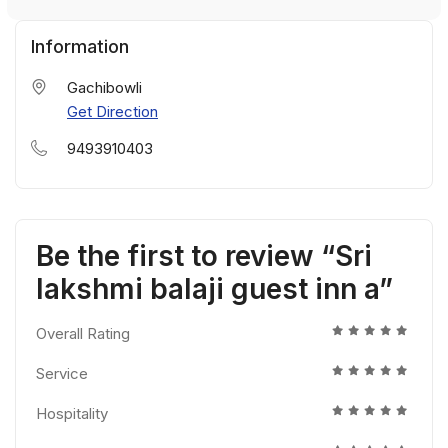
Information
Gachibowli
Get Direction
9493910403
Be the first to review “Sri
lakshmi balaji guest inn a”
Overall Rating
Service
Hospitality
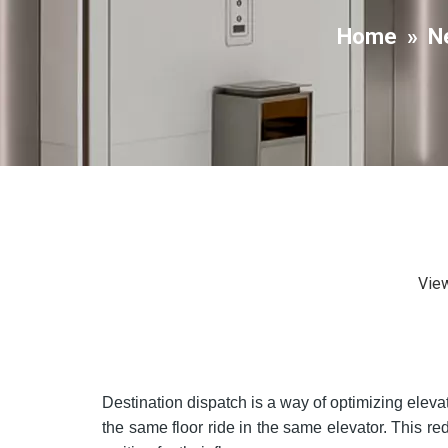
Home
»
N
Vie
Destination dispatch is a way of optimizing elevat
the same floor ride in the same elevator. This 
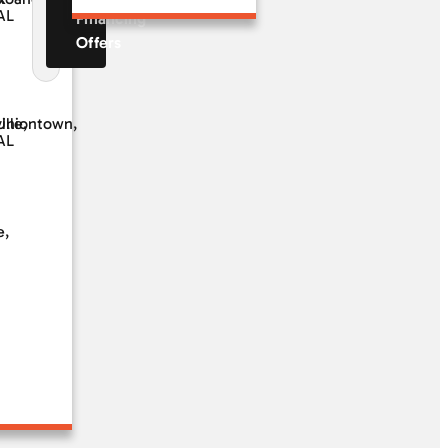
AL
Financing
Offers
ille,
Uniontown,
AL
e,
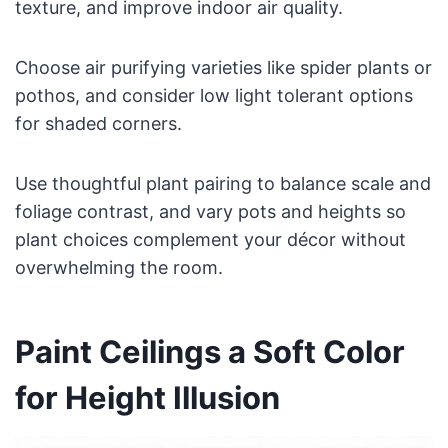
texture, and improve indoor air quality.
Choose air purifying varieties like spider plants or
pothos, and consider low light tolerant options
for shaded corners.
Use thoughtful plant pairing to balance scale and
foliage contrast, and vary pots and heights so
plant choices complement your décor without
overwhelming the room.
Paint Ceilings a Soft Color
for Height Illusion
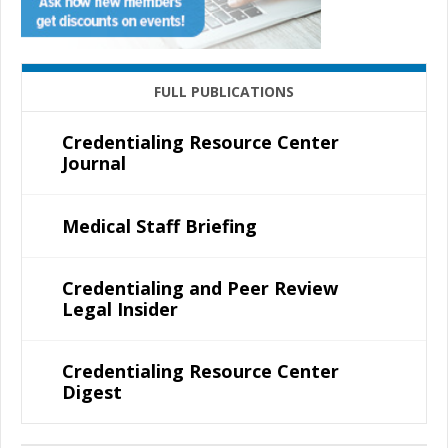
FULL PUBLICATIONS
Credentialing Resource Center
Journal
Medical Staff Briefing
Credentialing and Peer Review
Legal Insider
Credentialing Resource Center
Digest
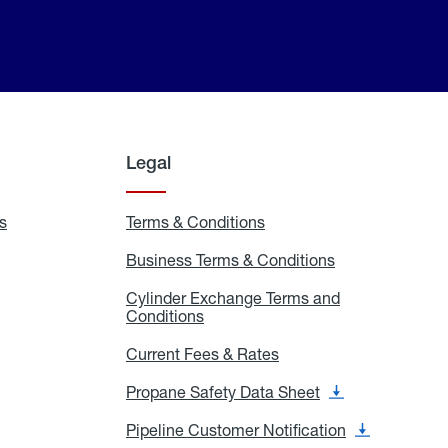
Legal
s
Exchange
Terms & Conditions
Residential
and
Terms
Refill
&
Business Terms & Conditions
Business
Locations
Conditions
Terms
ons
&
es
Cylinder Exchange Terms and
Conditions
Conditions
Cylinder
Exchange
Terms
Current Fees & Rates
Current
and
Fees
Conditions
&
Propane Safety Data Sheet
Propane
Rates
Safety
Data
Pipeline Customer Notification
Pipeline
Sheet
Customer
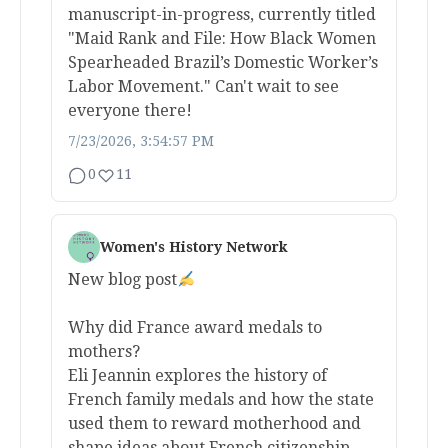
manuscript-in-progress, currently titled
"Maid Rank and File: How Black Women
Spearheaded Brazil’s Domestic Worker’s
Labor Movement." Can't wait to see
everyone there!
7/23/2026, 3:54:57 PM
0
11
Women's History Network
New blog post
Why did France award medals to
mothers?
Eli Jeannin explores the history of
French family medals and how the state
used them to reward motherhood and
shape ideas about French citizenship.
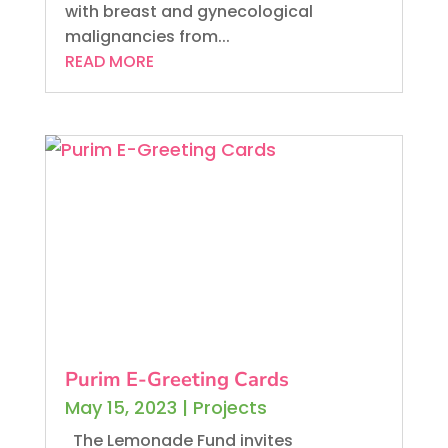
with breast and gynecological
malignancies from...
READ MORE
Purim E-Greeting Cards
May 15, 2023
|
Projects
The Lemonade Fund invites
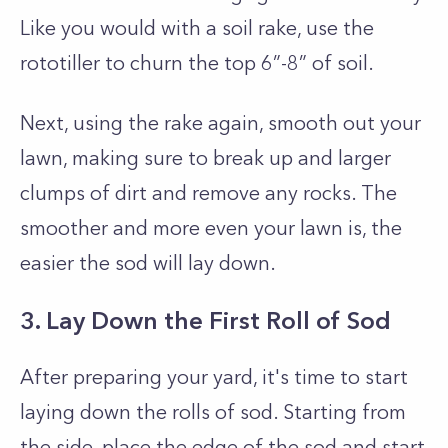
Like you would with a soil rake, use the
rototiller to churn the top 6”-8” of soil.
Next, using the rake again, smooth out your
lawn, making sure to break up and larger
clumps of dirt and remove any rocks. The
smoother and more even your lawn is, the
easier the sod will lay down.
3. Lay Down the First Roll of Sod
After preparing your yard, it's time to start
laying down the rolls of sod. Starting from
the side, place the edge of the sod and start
####
» WORK TO BE COMPLETED
How many of the lines above contain the string "soil"? Give the count alone.

» TASK ANSWER
2